The Impact of State Medical Marijuana Laws
Karen O’Keefe, Esq.,
Director of State Policies, Marijuana Policy Project
Mitch Earleywine, Ph.D.,
Professor of Psychology, University at Albany, State University of New York
With assistance to this version or the original report from: Dan Riffle, Kate Zawidzki, and Bruce Mirken
First Version Released: September 7, 2005
Last Updated: June 2011
The debate over medical marijuana laws has included extensive discussion of whether such laws “send the wrong message to young people” and increase teen marijuana use. This is an updated version of the first report that analyzed all available data to determine the trends in teen marijuana use in states that have passed medical marijuana laws.
Nearly 15 years after the passage of the nation’s first state medical marijuana law, California’s Prop. 215, a considerable body of data shows that teens’ marijuana use has generally gone down following the passage of medical marijuana laws. Of the 13 states with effective medical marijuana laws with before-and-after data on teen marijuana use, only the two with the most recently enacted laws (Michigan and New Mexico) have indicated possible increases, both of which are modest and within confidence intervals.
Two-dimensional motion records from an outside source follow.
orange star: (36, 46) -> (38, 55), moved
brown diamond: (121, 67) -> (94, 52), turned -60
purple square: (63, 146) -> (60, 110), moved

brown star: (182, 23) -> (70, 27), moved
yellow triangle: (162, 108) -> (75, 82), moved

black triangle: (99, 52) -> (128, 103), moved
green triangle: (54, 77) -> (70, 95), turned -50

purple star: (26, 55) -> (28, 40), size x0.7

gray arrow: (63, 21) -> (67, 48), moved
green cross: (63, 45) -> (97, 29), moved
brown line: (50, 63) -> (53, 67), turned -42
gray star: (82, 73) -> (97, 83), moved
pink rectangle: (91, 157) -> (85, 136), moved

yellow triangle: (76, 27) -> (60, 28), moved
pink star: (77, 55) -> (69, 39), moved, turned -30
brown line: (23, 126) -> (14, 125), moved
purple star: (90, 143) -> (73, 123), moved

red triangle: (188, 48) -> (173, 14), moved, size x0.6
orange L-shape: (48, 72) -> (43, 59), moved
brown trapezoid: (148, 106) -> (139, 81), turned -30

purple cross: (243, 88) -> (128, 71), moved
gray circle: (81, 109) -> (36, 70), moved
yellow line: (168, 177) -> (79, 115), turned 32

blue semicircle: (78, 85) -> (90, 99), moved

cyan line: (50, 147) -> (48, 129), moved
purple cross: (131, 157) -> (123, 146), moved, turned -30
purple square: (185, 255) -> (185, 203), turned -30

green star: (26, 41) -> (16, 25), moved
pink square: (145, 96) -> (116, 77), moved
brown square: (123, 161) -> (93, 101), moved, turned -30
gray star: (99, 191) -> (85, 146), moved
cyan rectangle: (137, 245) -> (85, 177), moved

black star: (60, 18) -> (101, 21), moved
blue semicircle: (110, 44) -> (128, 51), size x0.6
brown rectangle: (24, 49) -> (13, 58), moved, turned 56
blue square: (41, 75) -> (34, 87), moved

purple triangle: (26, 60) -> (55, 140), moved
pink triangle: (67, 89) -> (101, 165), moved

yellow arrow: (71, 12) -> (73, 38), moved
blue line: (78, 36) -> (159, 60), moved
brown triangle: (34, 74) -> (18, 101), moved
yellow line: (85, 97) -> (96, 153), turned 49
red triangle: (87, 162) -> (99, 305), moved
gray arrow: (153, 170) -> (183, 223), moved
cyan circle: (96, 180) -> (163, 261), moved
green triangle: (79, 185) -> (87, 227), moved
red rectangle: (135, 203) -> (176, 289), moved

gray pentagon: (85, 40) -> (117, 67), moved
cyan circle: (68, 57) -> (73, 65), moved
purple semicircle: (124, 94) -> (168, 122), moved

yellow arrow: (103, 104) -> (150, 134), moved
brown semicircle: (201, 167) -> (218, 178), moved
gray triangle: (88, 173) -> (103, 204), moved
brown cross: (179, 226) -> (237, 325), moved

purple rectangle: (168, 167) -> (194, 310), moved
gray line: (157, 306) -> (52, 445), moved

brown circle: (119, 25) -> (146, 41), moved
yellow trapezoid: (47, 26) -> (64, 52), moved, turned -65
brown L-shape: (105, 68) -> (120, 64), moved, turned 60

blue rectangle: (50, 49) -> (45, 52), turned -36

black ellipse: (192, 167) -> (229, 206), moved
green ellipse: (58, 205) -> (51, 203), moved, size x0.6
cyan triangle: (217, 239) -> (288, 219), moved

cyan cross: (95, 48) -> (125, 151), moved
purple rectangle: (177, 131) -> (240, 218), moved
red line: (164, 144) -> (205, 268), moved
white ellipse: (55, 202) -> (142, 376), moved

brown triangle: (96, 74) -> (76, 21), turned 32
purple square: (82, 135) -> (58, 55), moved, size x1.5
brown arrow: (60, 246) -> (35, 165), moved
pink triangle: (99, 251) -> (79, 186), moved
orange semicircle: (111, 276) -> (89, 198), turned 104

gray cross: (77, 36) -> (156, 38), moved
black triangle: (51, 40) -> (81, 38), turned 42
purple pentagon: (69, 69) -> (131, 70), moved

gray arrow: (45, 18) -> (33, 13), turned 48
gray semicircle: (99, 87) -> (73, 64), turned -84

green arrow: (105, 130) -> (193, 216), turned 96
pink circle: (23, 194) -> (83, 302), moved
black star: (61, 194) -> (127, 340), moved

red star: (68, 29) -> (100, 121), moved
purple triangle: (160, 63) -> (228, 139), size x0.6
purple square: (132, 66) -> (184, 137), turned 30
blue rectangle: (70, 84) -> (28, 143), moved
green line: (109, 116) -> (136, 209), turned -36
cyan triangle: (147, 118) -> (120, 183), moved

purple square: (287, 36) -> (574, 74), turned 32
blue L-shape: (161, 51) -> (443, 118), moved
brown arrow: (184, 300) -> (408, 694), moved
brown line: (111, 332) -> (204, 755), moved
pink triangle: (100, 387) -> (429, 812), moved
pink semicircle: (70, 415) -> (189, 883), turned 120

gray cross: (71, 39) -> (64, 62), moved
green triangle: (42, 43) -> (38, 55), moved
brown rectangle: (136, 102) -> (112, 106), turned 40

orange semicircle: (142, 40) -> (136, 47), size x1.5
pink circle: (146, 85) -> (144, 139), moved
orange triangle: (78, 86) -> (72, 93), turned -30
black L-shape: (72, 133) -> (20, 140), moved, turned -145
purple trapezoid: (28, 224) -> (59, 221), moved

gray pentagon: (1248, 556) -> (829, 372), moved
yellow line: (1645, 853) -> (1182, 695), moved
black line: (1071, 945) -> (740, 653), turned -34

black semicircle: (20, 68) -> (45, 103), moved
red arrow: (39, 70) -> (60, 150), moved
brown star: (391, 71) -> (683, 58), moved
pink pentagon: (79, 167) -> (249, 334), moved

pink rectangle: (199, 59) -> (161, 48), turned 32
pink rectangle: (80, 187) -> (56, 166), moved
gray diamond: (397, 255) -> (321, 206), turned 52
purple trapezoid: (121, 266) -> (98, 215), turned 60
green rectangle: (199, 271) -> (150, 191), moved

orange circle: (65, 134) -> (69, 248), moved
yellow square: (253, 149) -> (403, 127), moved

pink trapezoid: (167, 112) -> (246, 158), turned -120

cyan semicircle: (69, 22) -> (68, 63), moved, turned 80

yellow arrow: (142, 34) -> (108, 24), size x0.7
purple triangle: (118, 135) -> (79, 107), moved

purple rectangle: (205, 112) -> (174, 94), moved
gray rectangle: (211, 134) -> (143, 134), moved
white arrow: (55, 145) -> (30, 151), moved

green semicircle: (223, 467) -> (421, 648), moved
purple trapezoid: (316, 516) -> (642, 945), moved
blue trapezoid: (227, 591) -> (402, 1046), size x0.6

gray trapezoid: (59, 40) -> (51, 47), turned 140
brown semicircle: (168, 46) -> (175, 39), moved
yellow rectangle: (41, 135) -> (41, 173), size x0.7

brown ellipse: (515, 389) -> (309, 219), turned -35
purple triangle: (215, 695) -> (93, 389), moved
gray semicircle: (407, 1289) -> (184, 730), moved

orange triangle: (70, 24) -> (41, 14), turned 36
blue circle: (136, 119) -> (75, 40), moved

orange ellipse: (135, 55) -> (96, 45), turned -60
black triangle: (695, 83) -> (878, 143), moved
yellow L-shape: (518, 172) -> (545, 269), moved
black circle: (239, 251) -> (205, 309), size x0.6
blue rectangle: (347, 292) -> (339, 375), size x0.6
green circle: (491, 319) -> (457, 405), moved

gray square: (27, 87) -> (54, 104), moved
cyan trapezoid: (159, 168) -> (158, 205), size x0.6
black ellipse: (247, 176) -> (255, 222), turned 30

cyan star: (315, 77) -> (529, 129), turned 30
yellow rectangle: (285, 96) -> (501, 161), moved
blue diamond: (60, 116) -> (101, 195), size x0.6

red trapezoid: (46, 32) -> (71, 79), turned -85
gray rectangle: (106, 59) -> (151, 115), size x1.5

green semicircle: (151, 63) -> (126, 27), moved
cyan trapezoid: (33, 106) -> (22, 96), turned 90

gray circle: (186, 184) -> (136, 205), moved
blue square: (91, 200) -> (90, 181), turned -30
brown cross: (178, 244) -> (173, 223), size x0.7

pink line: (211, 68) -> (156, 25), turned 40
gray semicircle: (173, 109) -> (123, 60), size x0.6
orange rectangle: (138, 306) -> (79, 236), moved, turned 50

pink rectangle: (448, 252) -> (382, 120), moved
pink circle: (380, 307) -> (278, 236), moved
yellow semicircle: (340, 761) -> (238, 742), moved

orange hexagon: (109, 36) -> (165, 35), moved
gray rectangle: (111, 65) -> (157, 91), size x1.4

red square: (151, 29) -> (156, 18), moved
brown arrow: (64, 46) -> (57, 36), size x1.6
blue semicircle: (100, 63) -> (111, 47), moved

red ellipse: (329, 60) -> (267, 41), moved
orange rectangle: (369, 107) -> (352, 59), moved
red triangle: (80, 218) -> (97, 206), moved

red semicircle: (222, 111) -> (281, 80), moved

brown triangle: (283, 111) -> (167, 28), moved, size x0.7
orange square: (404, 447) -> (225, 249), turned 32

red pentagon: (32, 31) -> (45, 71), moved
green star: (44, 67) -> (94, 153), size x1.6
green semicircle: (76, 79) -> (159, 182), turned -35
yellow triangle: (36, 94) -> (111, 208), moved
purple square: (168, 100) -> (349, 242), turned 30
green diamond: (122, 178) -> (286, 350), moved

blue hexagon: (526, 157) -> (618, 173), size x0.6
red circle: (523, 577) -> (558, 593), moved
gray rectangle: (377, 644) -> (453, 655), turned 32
In Rhode Island, the data indicate teens’ lifetime marijuana may have slightly decreased while current use may have slightly increased, but those changes are also within confidence intervals. The 10 remaining states have all reported overall decreases — some of which are also within confidence intervals and some of which are significant. Generally, no state with an overall change outside of the confidence intervals saw an increase in teens’ marijuana use, strongly suggesting that enactment of state medical marijuana laws does not increase teen marijuana use.